## Action item
With pictures omitted, output the records below exactly as they appear.

(Extracted data entries)
◇ ◇ ◇ ◇

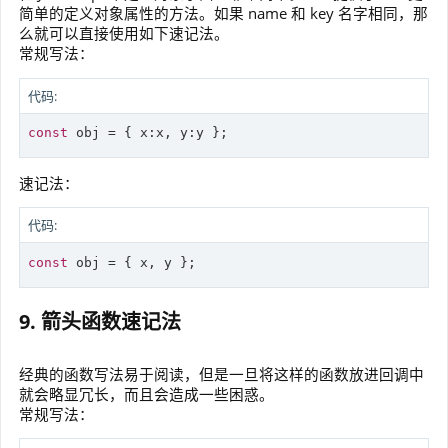
简单的定义对象属性的方法。如果 name 和 key 名字相同，那
么就可以直接使用如下速记法。
常规写法：
代码:
const
 obj = { x:x, y:y };
速记法：
代码:
const
 obj = { x, y };
9. 箭头函数速记法
经典的函数写法易于阅读，但是一旦将这样的函数放进回调中
就会略显冗长，而且会造成一些困惑。
常规写法：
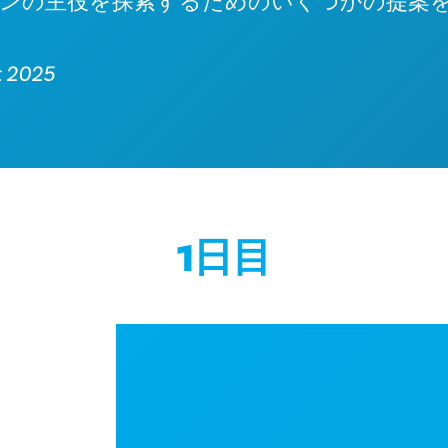
ンの主役を探索するためのいくつかの提案
t 2025
1日目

◇ ◇ ◇ ◇

## Written response
简单的定义对象属性的方法。如果 name 和 key 名字相同，那
么就可以直接使用如下速记法。
常规写法：
代码:
const
 obj = { x:x, y:y };
速记法：
代码:
const
 obj = { x, y };
9. 箭头函数速记法
经典的函数写法易于阅读，但是一旦将这样的函数放进回调中
就会略显冗长，而且会造成一些困惑。
常规写法：
ンの主役を探索するためのいくつかの提案
t 2025
1日目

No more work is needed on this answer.